(Transcribed page contents)

+ + + + +

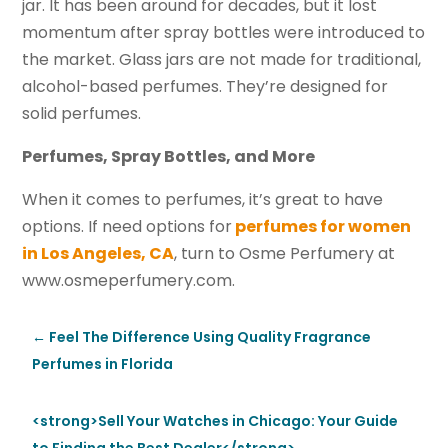
jar. It has been around for decades, but it lost
momentum after spray bottles were introduced to
the market. Glass jars are not made for traditional,
alcohol-based perfumes. They’re designed for
solid perfumes.
Perfumes, Spray Bottles, and More
When it comes to perfumes, it’s great to have
options. If need options for
perfumes for women
in Los Angeles, CA
, turn to Osme Perfumery at
www.osmeperfumery.com.
←
Feel The Difference Using Quality Fragrance
Perfumes in Florida
<strong>Sell Your Watches in Chicago: Your Guide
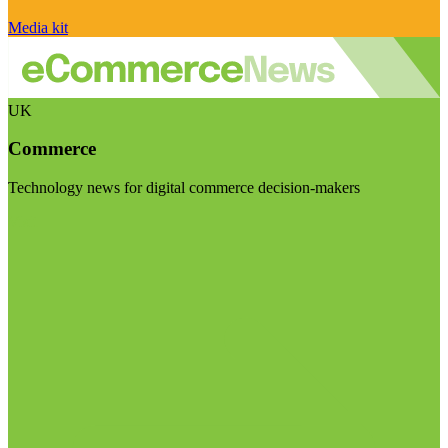
Media kit
UK
Commerce
Technology news for digital commerce decision-makers
Visit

+ + + + +

Reproduce every line above word for word; no images.

jar. It has been around for decades, but it lost
momentum after spray bottles were introduced to
the market. Glass jars are not made for traditional,
alcohol-based perfumes. They’re designed for
solid perfumes.
Perfumes, Spray Bottles, and More
When it comes to perfumes, it’s great to have
options. If need options for
perfumes for women
in Los Angeles, CA
, turn to Osme Perfumery at
www.osmeperfumery.com.
←
Feel The Difference Using Quality Fragrance
Perfumes in Florida
<strong>Sell Your Watches in Chicago: Your Guide
Media kit
UK
Commerce
Technology news for digital commerce decision-makers
Visit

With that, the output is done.